Prior to the expiry of the foreign exchange hedging instruments in December 2010, OPTI may choose to settle or to extend to a later settlement date. If we are unable or choose not to extend the term of these instruments, we expect to pay or receive, based on the mark-to-market of this contract, at the time of the settlement. Based on the active market for the underlying market variables used in the valuation, we do not believe other market assumptions could result in a materially different valuation than the one we have determined. This conclusion is supported by an internal evaluation. As of June 30, 2010, the value of the foreign exchange hedging instruments would change by approximately $6 million for each $0.01 change in the foreign exchange rate between U.S. and Canadian dollars. This change would have a corresponding impact on earnings (loss) before taxes in 2010.
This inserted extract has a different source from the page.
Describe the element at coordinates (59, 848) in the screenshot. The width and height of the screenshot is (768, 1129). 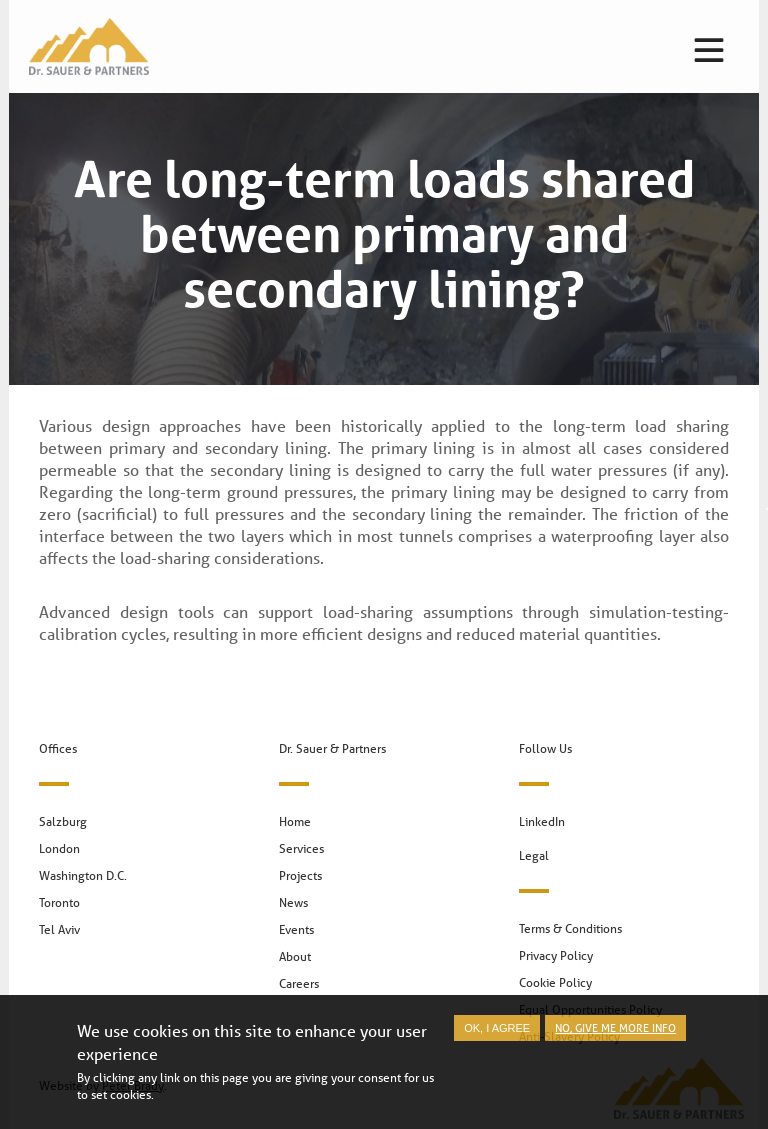 I see `London` at that location.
Commodity hedging instruments
We have established commodity hedging contracts to mitigate the Company’s exposure of future operations to decreases in the price of its synthetic crude oil. The Company has commodity price swaps to mitigate a portion of the exposure. As at June 30, 2010 the Company has WTI price swaps that provide for 3,000 bbl/d at strike prices between US$64/bbl and US$67/bbl of crude oil through to December 31, 2010. The value of these financial instruments as at June 30, 2010 was a liability of $7 million. The counterparties to the commodity hedges are major Canadian banks and lenders under OPTI’s revolving credit facility. Our exposure to non-payment from any single institution is approximately 38 percent of the value of the commodity asset with a major Canadian bank.
The fair value of the commodity hedges is determined by calculating the present value of the existing contract as measured in Canadian dollars in reference to established market rates, primarily future estimated prices for WTI and period-end foreign exchange rates. Based on the active market for the underlying market variables used in the evaluation, we do not believe other market assumptions with respect to these variables could result in a materially different valuation than the one we have determined. This conclusion is supported by an internal comparison completed by OPTI to compare the valuation provided by each counterparty to the contract. The value of the remaining commodity hedges would change by approximately $0.6 million for each US$1/bbl change in future estimated prices for WTI. This change would have a corresponding impact on our earnings (loss) before taxes.
We view the credit risk of these counterparties as low due to the amounts hedged and the diversification of the instrument with a number of banks.
RISK FACTORS
Our risk factors are consistent with our 2009 annual MD&A dated February 8, 2010.